# Bear Branch Invitational update



## Mike Perry (Jun 26, 2003)

Keith and I set up the series this last week. 
Had opportunity to train on the setups and have all of the bugs worked out. 
Challenging straight forward set ups with good marks and we think good bird placement. All of them replicate actual hunting scenarios, ducks, geese and pheasants. 
NO TRICKS !!!!!!!!
Rodney has the grounds in great shape and we are looking to a great event.

Keith, do you have the web site up to date with all of the dogs posted?


----------



## Keith Farmer (Feb 8, 2003)

The list is up to date with those who have paid.

The rooms at the lodge are nearly completely booked...those folks will certainly be treated royally!!

Frank Price has entered his accomplished choco dog!

I shot the five stand while there...the flurry is very cool.

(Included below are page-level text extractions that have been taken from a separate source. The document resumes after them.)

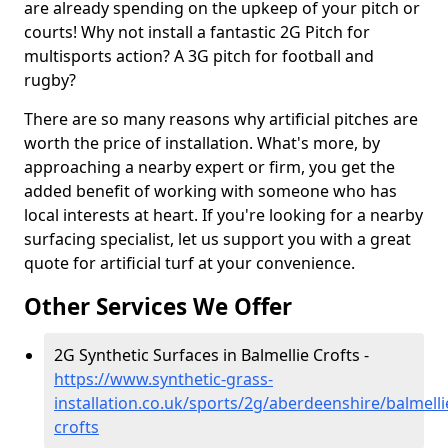
are already spending on the upkeep of your pitch or
courts! Why not install a fantastic 2G Pitch for
multisports action? A 3G pitch for football and
rugby?
There are so many reasons why artificial pitches are
worth the price of installation. What's more, by
approaching a nearby expert or firm, you get the
added benefit of working with someone who has
local interests at heart. If you're looking for a nearby
surfacing specialist, let us support you with a great
quote for artificial turf at your convenience.
Other Services We Offer
2G Synthetic Surfaces in Balmellie Crofts -
https://www.synthetic-grass-
installation.co.uk/sports/2g/aberdeenshire/balmelli
crofts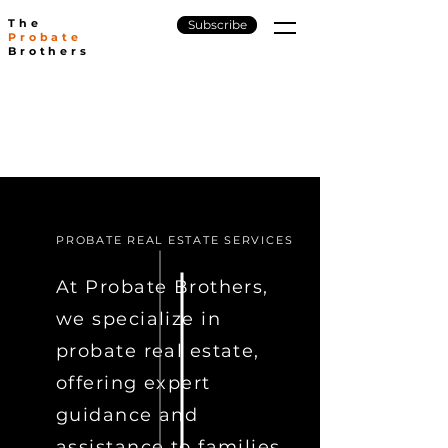
The
Subscribe
Probate
Brothers
PROBATE REAL ESTATE SERVICES
At Probate Brothers,
we specialize in
probate real estate,
offering expert
guidance and
assistance to families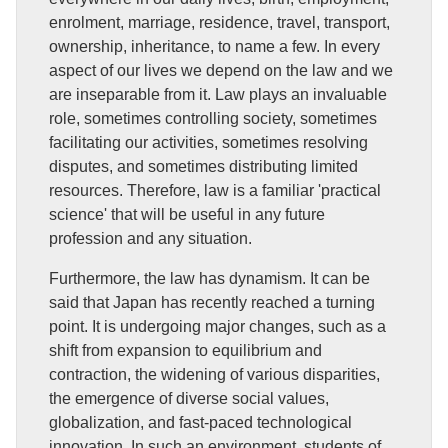
enrolment, marriage, residence, travel, transport,
ownership, inheritance, to name a few. In every
aspect of our lives we depend on the law and we
are inseparable from it. Law plays an invaluable
role, sometimes controlling society, sometimes
facilitating our activities, sometimes resolving
disputes, and sometimes distributing limited
resources. Therefore, law is a familiar 'practical
science' that will be useful in any future
profession and any situation.
Furthermore, the law has dynamism. It can be
said that Japan has recently reached a turning
point. It is undergoing major changes, such as a
shift from expansion to equilibrium and
contraction, the widening of various disparities,
the emergence of diverse social values,
globalization, and fast-paced technological
innovation. In such an environment, students of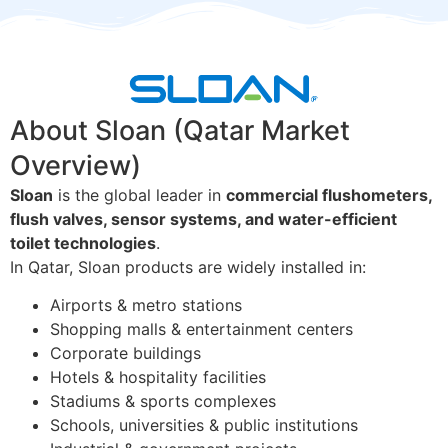
About Sloan (Qatar Market
Overview)
Sloan
is the global leader in
commercial flushometers,
flush valves, sensor systems, and water-efficient
toilet technologies
.
In Qatar, Sloan products are widely installed in:
Airports & metro stations
Shopping malls & entertainment centers
Corporate buildings
Hotels & hospitality facilities
Stadiums & sports complexes
Schools, universities & public institutions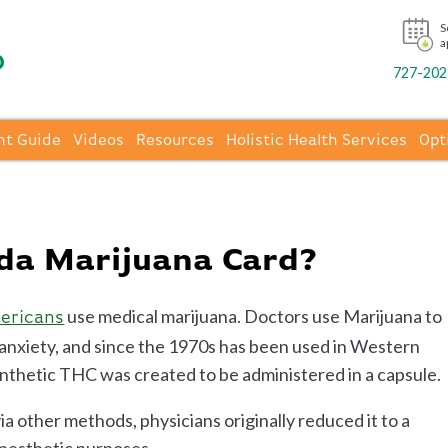
S
a
727-202-
nt Guide
Videos
Resources
Holistic Health Services
Opt
ida Marijuana Card?
use medical marijuana. Doctors use Marijuana to
mericans
o anxiety, and since the 1970s has been used in Western
synthetic THC was created to be administered in a capsule.
a other methods, physicians originally reduced it to a
anesthetic purposes.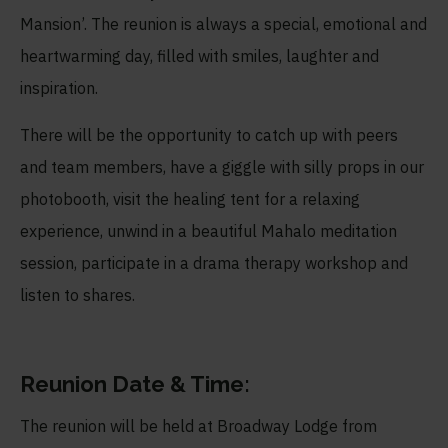
Mansion’. The reunion is always a special, emotional and
heartwarming day, filled with smiles, laughter and
inspiration.
There will be the opportunity to catch up with peers
and team members, have a giggle with silly props in our
photobooth, visit the healing tent for a relaxing
experience, unwind in a beautiful Mahalo meditation
session, participate in a drama therapy workshop and
listen to shares.
Reunion Date & Time:
The reunion will be held at Broadway Lodge from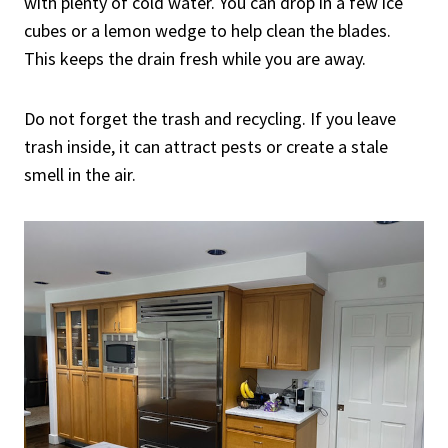
with plenty of cold water. You can drop in a few ice
cubes or a lemon wedge to help clean the blades.
This keeps the drain fresh while you are away.
Do not forget the trash and recycling. If you leave
trash inside, it can attract pests or create a stale
smell in the air.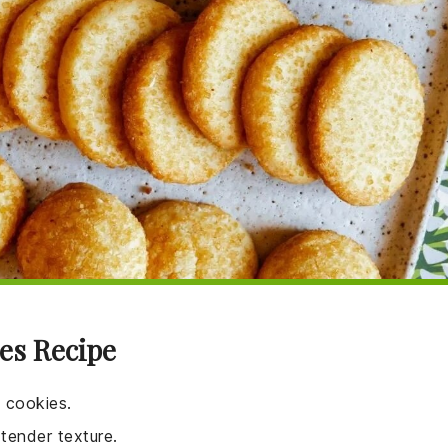
es Recipe
e cookies.
tender texture.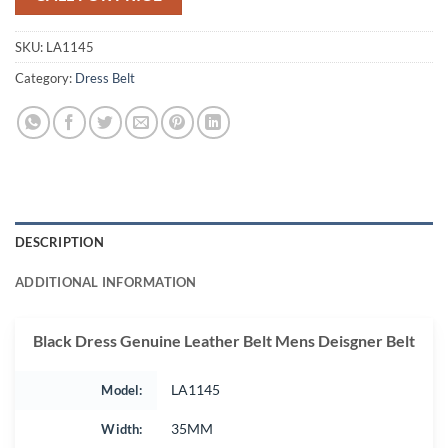
SKU:
LA1145
Category:
Dress Belt
DESCRIPTION
ADDITIONAL INFORMATION
Black Dress Genuine Leather Belt Mens Deisgner Belt
Model:
LA1145
Width:
35MM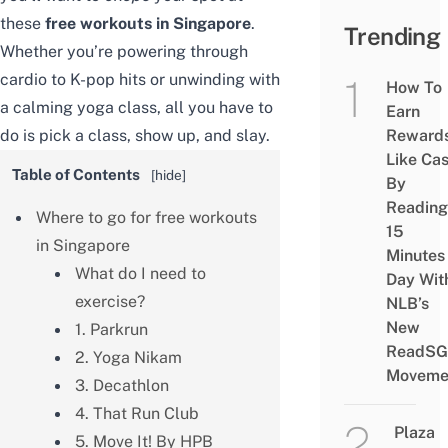
these
free workouts in Singapore
.
Trending
Whether you’re powering through
cardio to K-pop hits or unwinding with
How To
a calming yoga class, all you have to
Earn
do is pick a class, show up, and slay.
Reward
Like Ca
Table of Contents
[
hide
]
By
Reading
Where to go for free workouts
15
in Singapore
Minutes
What do I need to
Day Wit
exercise?
NLB’s
New
1. Parkrun
ReadSG
2. Yoga Nikam
Moveme
3. Decathlon
4. That Run Club
Plaza
5. Move It! By HPB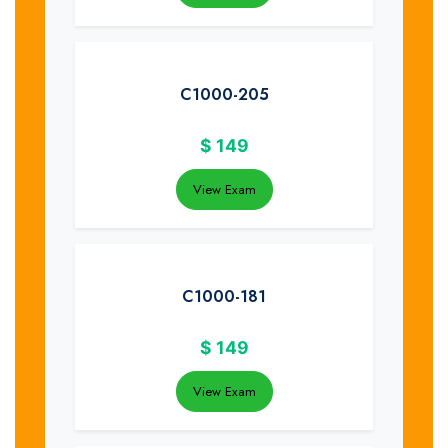
C1000-205
$
149
View Exam
C1000-181
$
149
View Exam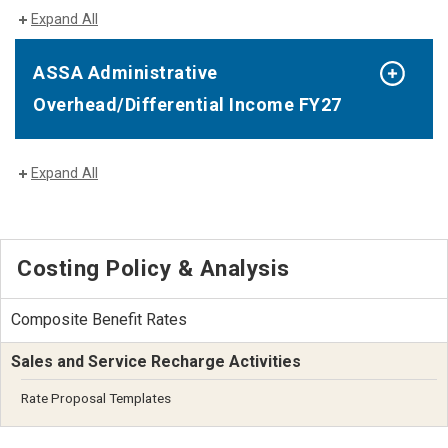
Expand All
ASSA Administrative
Overhead/Differential Income FY27
Expand All
Costing Policy & Analysis
Composite Benefit Rates
Sales and Service Recharge Activities
Rate Proposal Templates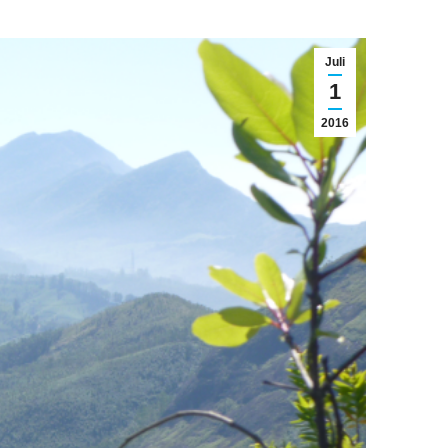
Juli
1
2016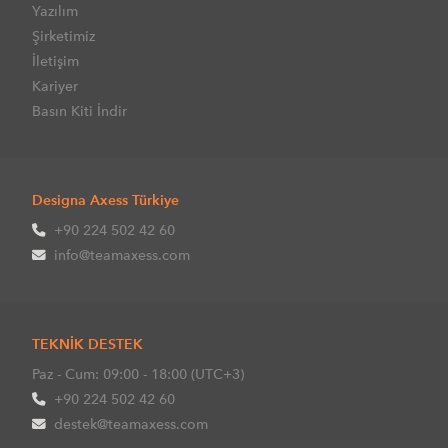
Yazılım
Şirketimiz
İletişim
Kariyer
Basın Kiti İndir
Designa Axess Türkiye
+90 224 502 42 60
info@teamaxess.com
TEKNİK DESTEK
Paz - Cum: 09:00 - 18:00 (UTC+3)
+90 224 502 42 60
destek@teamaxess.com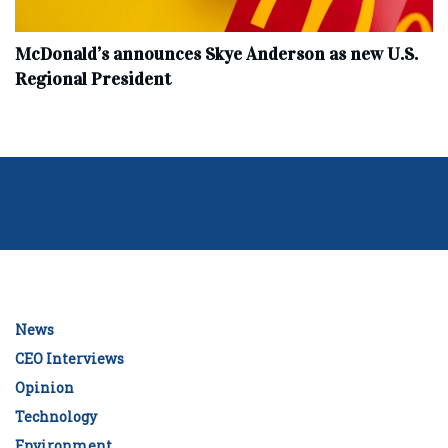
McDonald’s announces Skye Anderson as new U.S.
Regional President
News
CEO Interviews
Opinion
Technology
Environment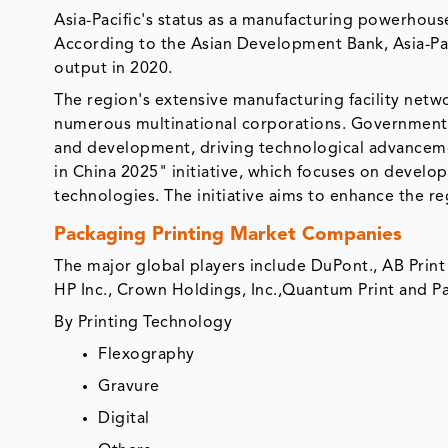
Asia-Pacific's status as a manufacturing powerhous
According to the Asian Development Bank, Asia-Pa
output in 2020.
The region's extensive manufacturing facility netw
numerous multinational corporations. Governments i
and development, driving technological advancemen
in China 2025" initiative, which focuses on develo
technologies. The initiative aims to enhance the r
Packaging Printing Market Companies
The major global players include DuPont., AB Prin
HP Inc., Crown Holdings, Inc.,Quantum Print and P
By Printing Technology
Flexography
Gravure
Digital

Our group of 4 shot 20 of 25...tied the course record!

Folks, if you are considering attending I urge you to do so. This is going to be one memorable event!

KF


----------



## Mike Perry (Jun 26, 2003)

I think i hit 16 out of those 20


----------



## jimandkristine (Nov 2, 2005)

Are ya gonna run those pups in the invitational Kieth...thats assuming they have a puppy class. I don't think they are ready for the big dogs just yet.


----------



## Keith Farmer (Feb 8, 2003)

Both pups are just about ready for the big leagues....

They sure know what to do with a running pheasant!


----------



## Keith Farmer (Feb 8, 2003)

I added a few more dogs just now.


----------



## Chuck McCall (Jun 29, 2003)

Hi Keith,

I see my dogs are still listed as TBA. Have you received my entries? I sent them 2 weeks ago.

Thanks
Chuck McCall


----------



## Keith Farmer (Feb 8, 2003)

Hi Chuck,

Check the site now...I think it is correct.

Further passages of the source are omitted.